ECHR rules Turkey violated right to assembly of church members
The European Court of Human Rights (ECHR) ruled on Jan. 15 that Turkey had violated the rights of the Foundation of Turkish Seventh-day Adventists after local courts refused to officially register the foundation.
Turkish nationals Erkin Altınkaynak, Meral Altınkaynak, Sibel Sahlimov, Hüsnü Bostan, Volkan Ataalp and Sahire Melek Jones had set up the foundation, called “Türkiye Yedincigün Adventistleri Vakfı” in Turkish, in September 2004 for the purpose of meeting the religious needs of Turkish and foreign Seventh-day Adventists living permanently or temporarily in Turkey.
The ECHR case concerned the Turkish courts’ refusal to include the foundation in question in the official registry on the grounds that the domestic law did not allow foundations to serve the sole interests of members of a specific community.
In October 2004 the applicants requested that the Court of First Instance officially registers the foundation. The court, however, dismissed the request, with Turkey’s Court of Cassation upholding the judgment.

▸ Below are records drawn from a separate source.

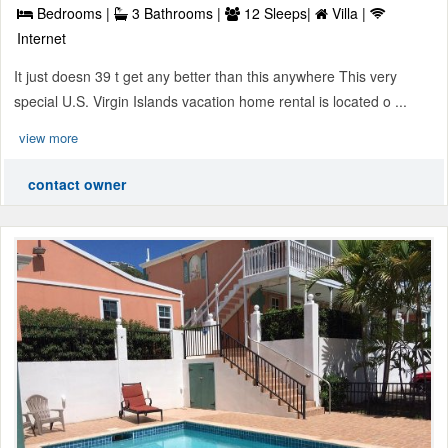
Bedrooms |
3 Bathrooms |
12 Sleeps|
Villa |
Internet
It just doesn 39 t get any better than this anywhere This very
special U.S. Virgin Islands vacation home rental is located o ...
view more
contact owner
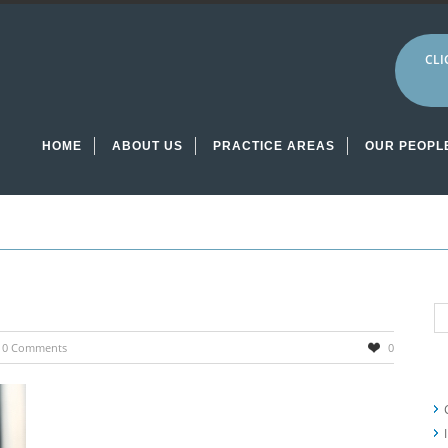
CLI
HOME
ABOUT US
PRACTICE AREAS
OUR PEOPL
0 Comments
0
R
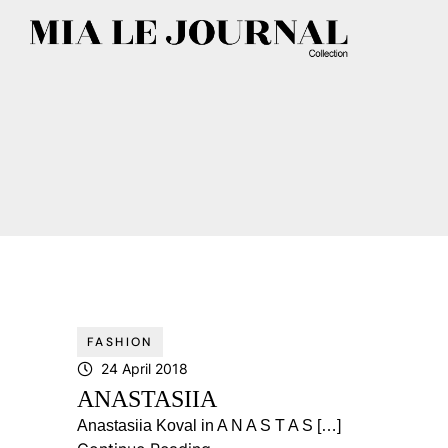
FASHION
24 April 2018
ANASTASIIA
Anastasiia Koval in A N A S T A S […]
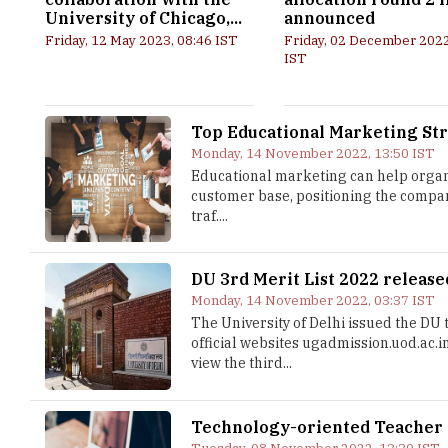
University of Chicago,...
announced
Friday, 12 May 2023, 08:46 IST
Friday, 02 December 2022
IST
Top Educational Marketing Str
Monday, 14 November 2022, 13:50 IST
Educational marketing can help organi
customer base, positioning the compan
traf....
DU 3rd Merit List 2022 release
Monday, 14 November 2022, 03:37 IST
The University of Delhi issued the DU t
official websites ugadmission.uod.ac.
view the third...
Technology-oriented Teacher T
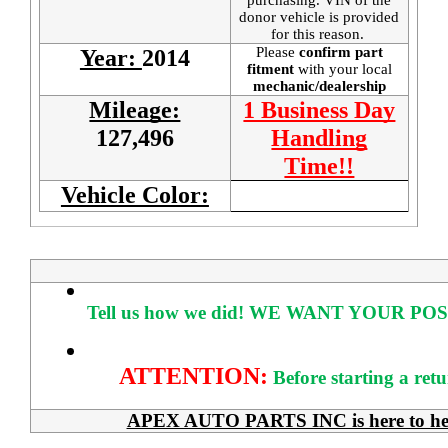
donor vehicle is provided
for this reason.
Please
confirm part
Year:
2014
fitment
with your local
mechanic/dealership
Mileage:
1 Business Day
127,496
Handling
Time!!
Vehicle Color:
Tell us how we did!
WE WANT YOUR POS
ATTENTION:
Before starting a ret
APEX AUTO PARTS INC is here to help 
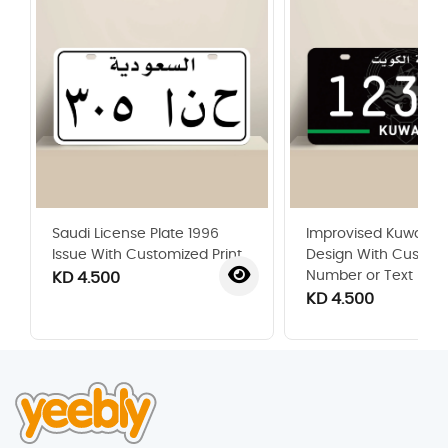
Saudi License Plate 1996
Improvised Kuwaiti P
Issue With Customized Print
Design With Custom
Number or Text
KD 4.500
KD 4.500
‹
›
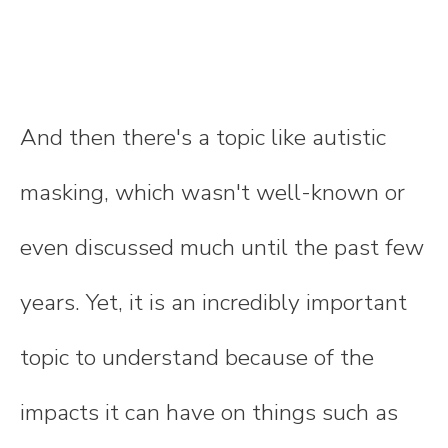
And then there's a topic like autistic
masking, which wasn't well-known or
even discussed much until the past few
years. Yet, it is an incredibly important
topic to understand because of the
impacts it can have on things such as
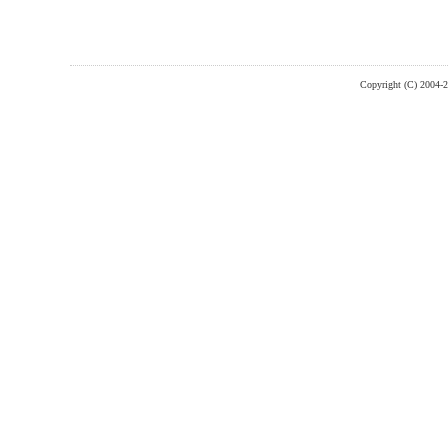
Copyright (C) 2004-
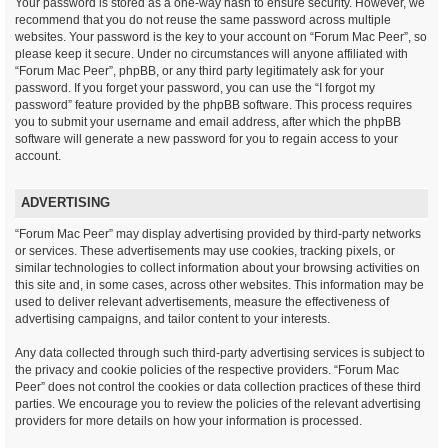
Your password is stored as a one-way hash to ensure security. However, we
recommend that you do not reuse the same password across multiple
websites. Your password is the key to your account on “Forum Mac Peer”, so
please keep it secure. Under no circumstances will anyone affiliated with
“Forum Mac Peer”, phpBB, or any third party legitimately ask for your
password. If you forget your password, you can use the “I forgot my
password” feature provided by the phpBB software. This process requires
you to submit your username and email address, after which the phpBB
software will generate a new password for you to regain access to your
account.
ADVERTISING
“Forum Mac Peer” may display advertising provided by third-party networks
or services. These advertisements may use cookies, tracking pixels, or
similar technologies to collect information about your browsing activities on
this site and, in some cases, across other websites. This information may be
used to deliver relevant advertisements, measure the effectiveness of
advertising campaigns, and tailor content to your interests.
Any data collected through such third-party advertising services is subject to
the privacy and cookie policies of the respective providers. “Forum Mac
Peer” does not control the cookies or data collection practices of these third
parties. We encourage you to review the policies of the relevant advertising
providers for more details on how your information is processed.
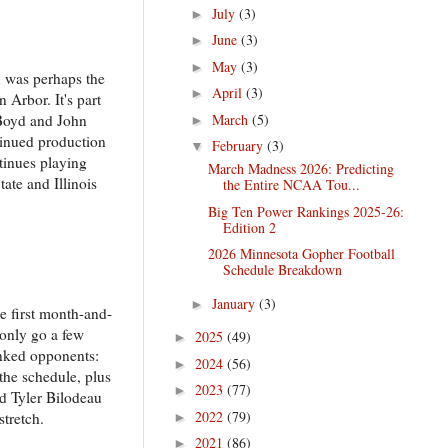
July
(3)
►
June
(3)
►
May
(3)
►
n was perhaps the
April
(3)
►
 Arbor. It's part
March
(5)
 Boyd and John
►
tinued production
February
(3)
▼
ntinues playing
March Madness 2026: Predicting
ate and Illinois
the Entire NCAA Tou...
Big Ten Power Rankings 2025-26:
Edition 2
2026 Minnesota Gopher Football
Schedule Breakdown
January
(3)
►
e first month-and-
 only go a few
2025
(49)
►
ranked opponents:
2024
(56)
►
the schedule, plus
2023
(77)
►
nd Tyler Bilodeau
2022
(79)
stretch.
►
2021
(86)
►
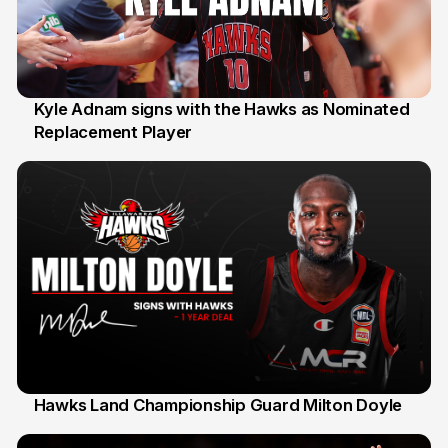
Kyle Adnam signs with the Hawks as Nominated
Replacement Player
31 Jul
Hawks Land Championship Guard Milton Doyle
30 Jul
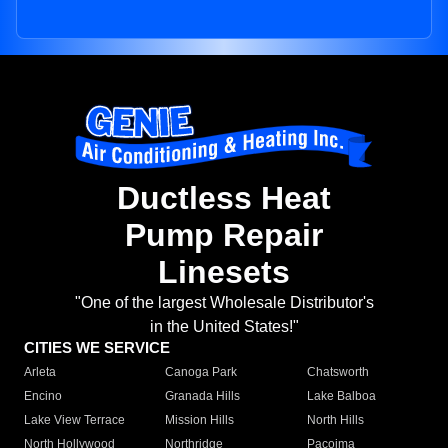
Ductless Heat
Pump Repair
Linesets
"One of the largest Wholesale Distributor's
in the United States!"
CITIES WE SERVICE
Arleta
Canoga Park
Chatsworth
Encino
Granada Hills
Lake Balboa
Lake View Terrace
Mission Hills
North Hills
North Hollywood
Northridge
Pacoima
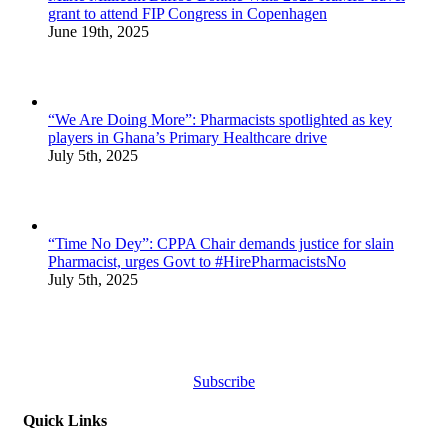
grant to attend FIP Congress in Copenhagen
June 19th, 2025
“We Are Doing More”: Pharmacists spotlighted as key
players in Ghana’s Primary Healthcare drive
July 5th, 2025
“Time No Dey”: CPPA Chair demands justice for slain
Pharmacist, urges Govt to #HirePharmacistsNo
July 5th, 2025
Subscribe
Quick Links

The ECHR then decided to examine the applicants’ complaints under Article 11 of the convention and ruled that Turkey violated the aforementioned article, which settles freedom of assembly and association, sentencing Turkey to an approximately 9,000 euro fine.
In two separate cases, the court also ruled that Turkey had violated the rights of two citizens following medical negligence claims.
Halil Kanal died on June 22, 2014 after complaining of a prostatectomy operation for the removal of his prostate in order to treat prostate cancer.
Kanal had said his right to respect for private and family life had been breached as the surgical operation led to harmful consequences and that he had had no effective remedy for his complaint.
After he died, his heirs wished to continue with the application.
The court judged that Article 8 of the convention — the right to respect private and family life — had been violated and sentenced Turkey to a fine of 10,000 euros.
In the other case, Ali Osman Öney and Hanife Öney had applied to the European court after the death of their daughter Emine following a tonsillectomy in a private hospital in 2002.
Relying on Article 6 — right to a fair trial — the Öney family complained that they had not had an effective remedy in order to have the doctors’ criminal responsibility. The court examined the applicants’ complaints under Article 2 — right to life — of the convention and ruled that Turkey violated the article and ruled a fine of 20,000 euros.